Les chansonniers disent que le plaisir rend l'âme bonne et amollit le c'ur. La chanson avait raison ce soir-là, relativement à moi. Non-seulement j'étais attendri par cette famille d'yeux, mais je me sentais un peu honteux de nos verres et de nos carafes, plus grands que notre soif. Je tournais mes regards vers les vôtres, cher amour, pour y lire ma pensée; je plongeais dans vos yeux si beaux et si bizarrement doux, dans vos yeux verts, habités par le Caprice et inspirés par la Lune, quand vous me dites: «Ces gens-là me sont insupportables avec leurs yeux ouverts comme des portes cochères! Ne pourriez-vous pas prier le maître du café de les éloigner d'ici?»

Tant il est difficile de s'entendre, mon cher ange, et tant la pensée est incommunicable, même entre gens qui s'aiment!


The Eyes of the Poor

Oh! You want to know why I hate you today. It will undoubtedly be less easy for you to understand than it will be for me to explain, for you are, I believe, the most beautiful example of feminine impermeability one could ever encounter.

We had spent together a long day that had seemed short to me. We had indeed promised that we would share all of our thoughts with one another, and that our two souls would henceforth be one -- a dream that isn't the least bit original, after all, if not that, dreamed of by all men, it has been realized by none.

In the evening, a bit tired, we wanted to sit down in front of a new café that formed the corner of a new boulevard, still strewn with debris and already gloriously displaying its unfinished splendors. The café was sparkling. The gaslight itself sent forth all the ardor of a debut and lit with all its force walls blinding in their whiteness, dazzling sheets of mirrors, the gold of the rods and cornices, chubby-cheeked page-boys being dragged by dogs on leashes, laughing ladies with falcons perched on their wrist, nymphs and goddesses carrying on their heads fruits, pies, and poultry, Hebes and Ganymedes presenting in out-stretched arms little amphoras filled with Bavarian cream or bi-colored obelisks of ice cream -- all of history and all of mythology at the service of gluttony.

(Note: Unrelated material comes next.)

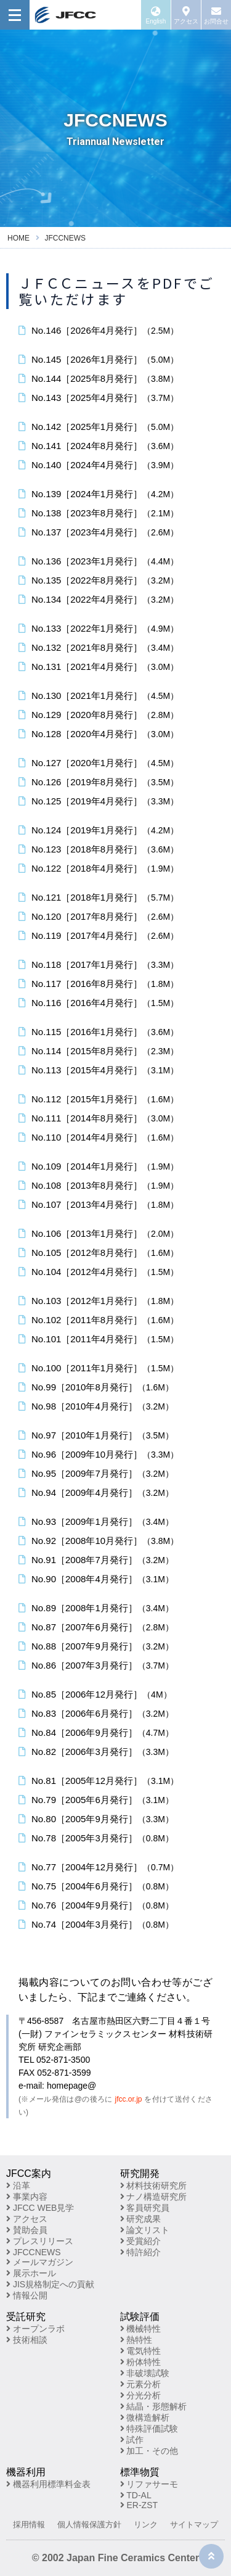  What do you see at coordinates (96, 1435) in the screenshot?
I see `No.97［2010年1月発行］` at bounding box center [96, 1435].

Right in front of us, on the sidewalk, a worthy man in his forties was standing, with a tired face, a greying beard, and holding with one hand a little boy and carrying on the other arm a little being too weak to walk. He was playing the role of nanny and had taken his children out for a walk in the night air. All in rags. The three faces were extraordinarily serious, and the six eyes contemplated fixedly the new café with an equal admiration, but shaded differently according to their age.

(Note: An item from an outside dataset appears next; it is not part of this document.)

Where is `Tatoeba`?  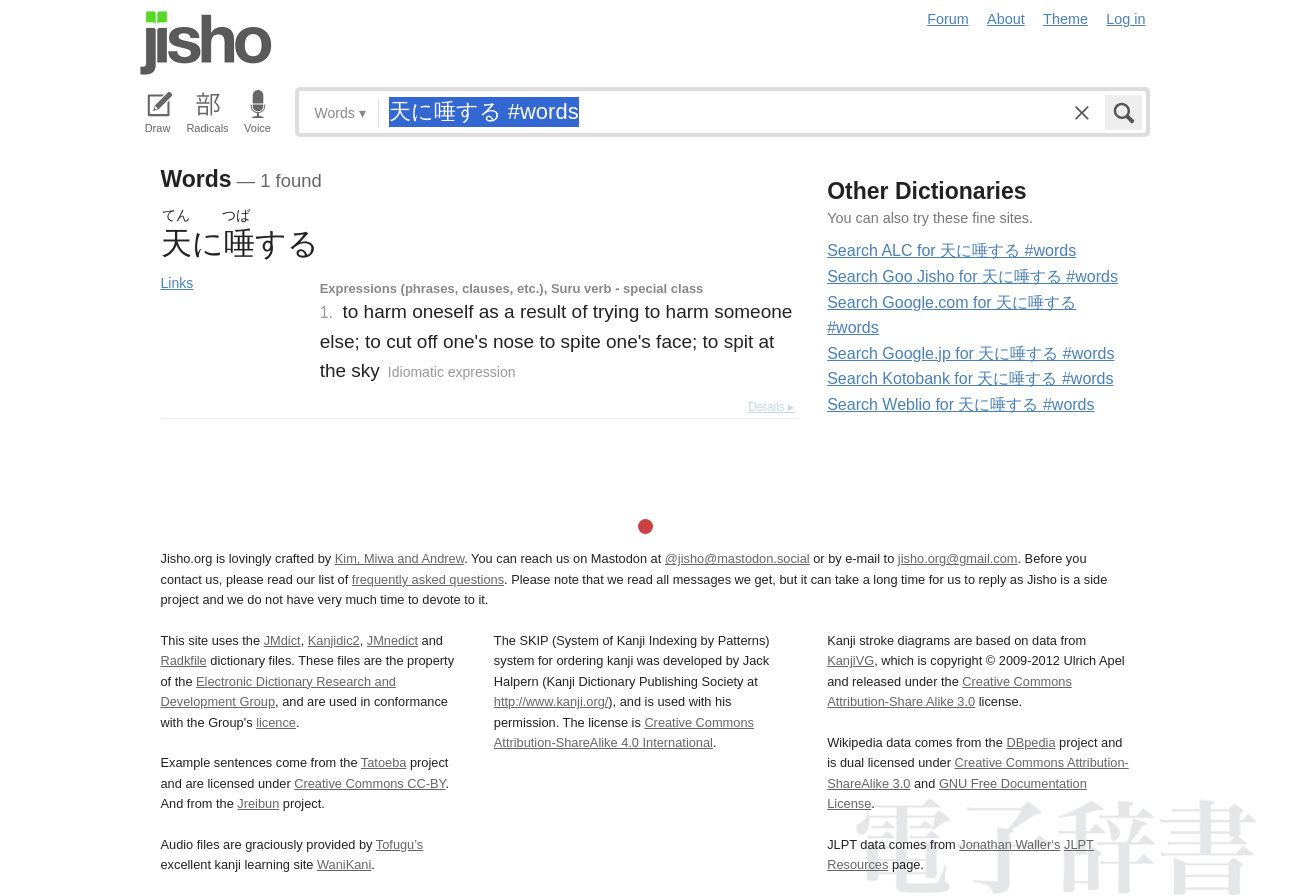 Tatoeba is located at coordinates (384, 762).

The father's eyes said: "How beautiful it is! How beautiful it is! You'd think all the gold in this poor world was on its walls." -- The eyes of the little boy: "How beautiful it is! How beautiful it is! But it's a house only people who aren't like us can enter." -- As for the eyes of the smaller child, they were too fascinated to express anything other than a stupid and profound joy.

Song-writers say that pleasure makes the soul good and softens the heart. The song was right this evening, as regards me. Not only was I moved by this family of eyes, but I also felt a little ashamed of our glasses and our carafes, which were larger than our thirst. I turned my gaze toward your's, dear love, to read my thoughts there; I plunged into your so beautiful and so bizarrely gentle eyes, into your green eyes, inhabited by Caprice and inspired by the Moon, and then you said to me: "I can't stand those people over there, with their eyes wide open like carriage gates! Can't you tell the head-waiter to send them away?"

So difficult is it to understand one another, my dear angel, and so incommunicable is thought, even between people in love!